My Fear of Writing

 

It has been a while since I last wrote a blog post.  Ok, its been a looooong while since I last wrote a blog post (over 5 months).  But, I guess now is as good a time to reboot or re-reboot my blog.

I like writing/blogging, I ready do. But there are a number of reasons I don’t do it much.  The worst reason is I am afraid of what people will think of me or what I have written. I have lived long enough to know I have deep seated need to be liked and accepted. This need has to do with being adopted, but that is a post for another time. So, when people disagree with me, disapprove or don’t like me, I take it personally. I shouldn’t, but I do. This has caused me to remain silent on what I think and believe.
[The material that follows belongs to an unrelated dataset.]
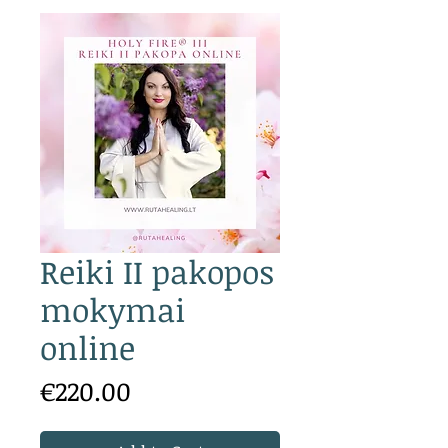
Reiki II pakopos
mokymai
online
Price
€220.00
This has caused me to shy away from sharing my thoughts on topics that would upset people.

I worry some will think I am theologically liberal or that I have gone soft on orthodox Christian doctrine.
I worry some will think I am too socially conservative and narrow minded.
I worry some will think I am too uninformed to be helpful.
I worry some will think I am too unstable to be emotionally healthy.
I worry some will think my humor is not funny.
I worry some will think my thoughts are pedantic.

All of this has created in me a fear of writing, speaking up and discussing what I think.

However, I think (good for me!) this re-reboot will end up as an exercise in letting lose those thoughts that roll around in my head regardless of what people say.  I am not going to go looking for fight nor is my intent to anger anyone, but I am sure it is going to happen. With that said, I am writing here for me and no one else. It is cathartic and refining. In one way its relaxing because I won’t have to hold my thoughts in my head. If people choose to follow along, that is great, lets dialogue.  If they don’t, that’s ok too, because this is a good chance for me to work out my thoughts on paper (or screen).